● Task statement
Every line of the material is to be reproduced verbatim.

● Listed records
------------------------------------------------------------------------

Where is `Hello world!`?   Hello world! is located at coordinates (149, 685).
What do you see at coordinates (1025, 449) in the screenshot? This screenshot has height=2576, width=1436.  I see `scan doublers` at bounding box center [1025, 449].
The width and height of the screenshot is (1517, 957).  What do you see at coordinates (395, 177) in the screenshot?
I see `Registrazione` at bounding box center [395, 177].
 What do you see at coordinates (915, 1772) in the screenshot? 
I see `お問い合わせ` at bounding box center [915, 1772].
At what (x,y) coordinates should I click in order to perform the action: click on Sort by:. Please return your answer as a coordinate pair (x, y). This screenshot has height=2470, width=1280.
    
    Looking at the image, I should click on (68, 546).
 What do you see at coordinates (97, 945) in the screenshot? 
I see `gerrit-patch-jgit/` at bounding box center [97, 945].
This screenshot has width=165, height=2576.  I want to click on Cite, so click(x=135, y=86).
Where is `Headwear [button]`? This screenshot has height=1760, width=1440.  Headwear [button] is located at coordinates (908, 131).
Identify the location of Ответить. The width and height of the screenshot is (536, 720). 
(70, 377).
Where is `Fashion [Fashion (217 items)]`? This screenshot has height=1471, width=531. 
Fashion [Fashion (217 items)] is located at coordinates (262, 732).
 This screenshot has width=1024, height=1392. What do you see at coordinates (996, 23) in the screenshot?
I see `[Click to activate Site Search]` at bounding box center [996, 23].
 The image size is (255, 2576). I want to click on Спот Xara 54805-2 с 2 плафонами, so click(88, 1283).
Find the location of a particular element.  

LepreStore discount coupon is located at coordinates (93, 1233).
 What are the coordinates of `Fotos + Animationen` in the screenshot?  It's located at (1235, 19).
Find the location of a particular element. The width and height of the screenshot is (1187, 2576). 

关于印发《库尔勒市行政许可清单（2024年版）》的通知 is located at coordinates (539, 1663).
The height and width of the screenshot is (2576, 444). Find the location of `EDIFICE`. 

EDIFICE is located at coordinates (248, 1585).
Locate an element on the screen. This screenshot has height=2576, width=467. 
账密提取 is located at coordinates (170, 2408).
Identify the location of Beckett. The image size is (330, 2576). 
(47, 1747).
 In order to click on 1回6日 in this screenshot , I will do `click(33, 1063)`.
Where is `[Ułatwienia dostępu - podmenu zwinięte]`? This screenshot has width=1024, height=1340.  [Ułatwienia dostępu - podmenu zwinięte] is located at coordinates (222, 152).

------------------------------------------------------------------------

● Task output
Where is `Hello world!`?   Hello world! is located at coordinates (149, 685).
What do you see at coordinates (1025, 449) in the screenshot? This screenshot has height=2576, width=1436.  I see `scan doublers` at bounding box center [1025, 449].
The width and height of the screenshot is (1517, 957).  What do you see at coordinates (395, 177) in the screenshot?
I see `Registrazione` at bounding box center [395, 177].
 What do you see at coordinates (915, 1772) in the screenshot? 
I see `お問い合わせ` at bounding box center [915, 1772].
At what (x,y) coordinates should I click in order to perform the action: click on Sort by:. Please return your answer as a coordinate pair (x, y). This screenshot has height=2470, width=1280.
    
    Looking at the image, I should click on (68, 546).
 What do you see at coordinates (97, 945) in the screenshot? 
I see `gerrit-patch-jgit/` at bounding box center [97, 945].
This screenshot has width=165, height=2576.  I want to click on Cite, so click(x=135, y=86).
Where is `Headwear [button]`? This screenshot has height=1760, width=1440.  Headwear [button] is located at coordinates (908, 131).
Identify the location of Ответить. The width and height of the screenshot is (536, 720). 
(70, 377).
Where is `Fashion [Fashion (217 items)]`? This screenshot has height=1471, width=531. 
Fashion [Fashion (217 items)] is located at coordinates (262, 732).
 This screenshot has width=1024, height=1392. What do you see at coordinates (996, 23) in the screenshot?
I see `[Click to activate Site Search]` at bounding box center [996, 23].
 The image size is (255, 2576). I want to click on Спот Xara 54805-2 с 2 плафонами, so click(88, 1283).
Find the location of a particular element.  

LepreStore discount coupon is located at coordinates (93, 1233).
 What are the coordinates of `Fotos + Animationen` in the screenshot?  It's located at (1235, 19).
Find the location of a particular element. The width and height of the screenshot is (1187, 2576). 

关于印发《库尔勒市行政许可清单（2024年版）》的通知 is located at coordinates (539, 1663).
The height and width of the screenshot is (2576, 444). Find the location of `EDIFICE`. 

EDIFICE is located at coordinates (248, 1585).
Locate an element on the screen. This screenshot has height=2576, width=467. 
账密提取 is located at coordinates (170, 2408).
Identify the location of Beckett. The image size is (330, 2576). 
(47, 1747).
 In order to click on 1回6日 in this screenshot , I will do `click(33, 1063)`.
Where is `[Ułatwienia dostępu - podmenu zwinięte]`? This screenshot has width=1024, height=1340.  [Ułatwienia dostępu - podmenu zwinięte] is located at coordinates (222, 152).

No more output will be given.